“Tinha eu cerca de onze anos quando meu respeitável mestre, Czerny, me levou para ver Beethoven. Já havia muito tempo o meu professor tinha falado a Beethoven de mim, pedindo-lhe que me desse audiência algum dia. Todavia, Beethoven tinha tal aversão a crianças-prodígio que persistentemente se recusou a me ver.
Finalmente Czerny, incansável, persuadiu-o, de sorte que Beethoven, com impaciência, disse: “Bem, traga-me o maroto, em nome de Deus!”
Eram cerca de dez horas da manhã quando adentramos nos dois pequenos aposentos onde Beethoven morava então. Eu estava muito tímido, Czerny, amável e animador.
Beethoven estava trabalhando, sentado a uma mesa comprida e estreita perto da janela. Carrancudo, perscrutou-me por um tempo com os olhos; trocou algumas palavras apressadas com Czerny e ficou em silêncio quando o meu professor me chamou ao piano.
A primeira coisa que toquei foi uma peça breve de Ries. Quando terminei, Beethoven perguntou-me se eu sabia tocar uma fuga de Bach. Escolhi a Fuga em dó menor do Cravo bem-temperado. “Saberia você, também, transpor esta fuga em outra clave?”, perguntou-me Beethoven. Felizmente, eu sabia. Depois do acorde final, levantei os olhos. O olhar torvo e ardente do Mestre estava fito em mim de maneira penetrante. Todavia, de súbito, um sorriso benévolo desfez-lhe as feições sombrias. Beethoven achegou-se para bem perto de mim, curvou-se em minha direção, pôs a mão sobre a minha cabeça e repetidas vezes afagou-me o cabelo. “Diabo de rapaz!”, sussurrou, “que jovem maroto!”

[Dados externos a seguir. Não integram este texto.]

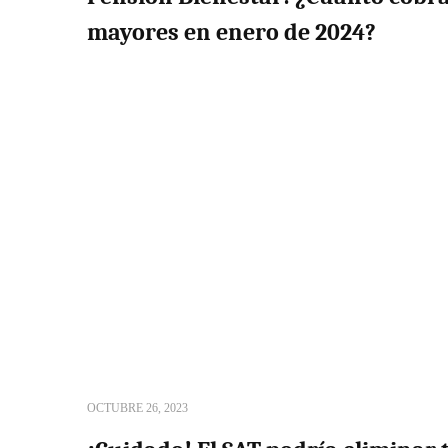
mayores en enero de 2024?
OCTUBRE 26, 2023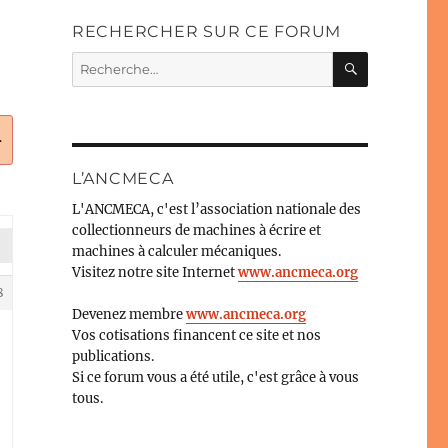
RECHERCHER SUR CE FORUM
RECHERC
Recherche
pour :
.
L’ANCMECA
L'ANCMECA, c'est l’association nationale des
collectionneurs de machines à écrire et
machines à calculer mécaniques.
Visitez notre site Internet
www.ancmeca.org
8
Devenez membre
www.ancmeca.org
Vos cotisations financent ce site et nos
publications.
Si ce forum vous a été utile, c'est grâce à vous
tous.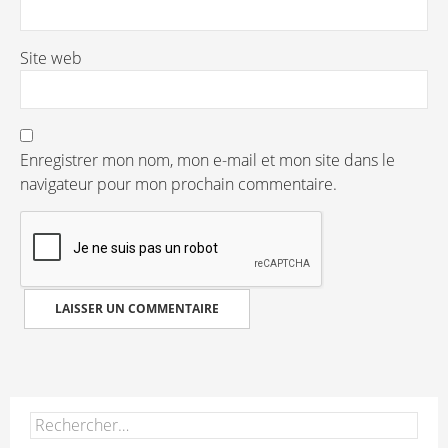
Site web
Enregistrer mon nom, mon e-mail et mon site dans le
navigateur pour mon prochain commentaire.
Rechercher :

Súbito cobrei coragem: “Posso tocar alguma coisa do senhor agora?”, perguntei-lhe. Beethoven anuiu com um sorriso. Executei o primeiro movimento do Concerto em Dó maior. Quando terminei, Beethoven segurou-me ambas as mãos, beijou-me a fronte e disse afavelmente: “Você é um rapaz venturoso, pois dará felicidade e alegria a muitas outras pessoas. Não há nada melhor ou mais importante do que isso!”
Esse acontecimento da minha vida permanece o meu maior orgulho, o paládio de toda a minha carreira artística. Falo dele apenas mui raramente e somente aos meus amigos mais íntimos.”
Em dezembro, o mundo celebrará os 250 anos do nascimento de Beethoven.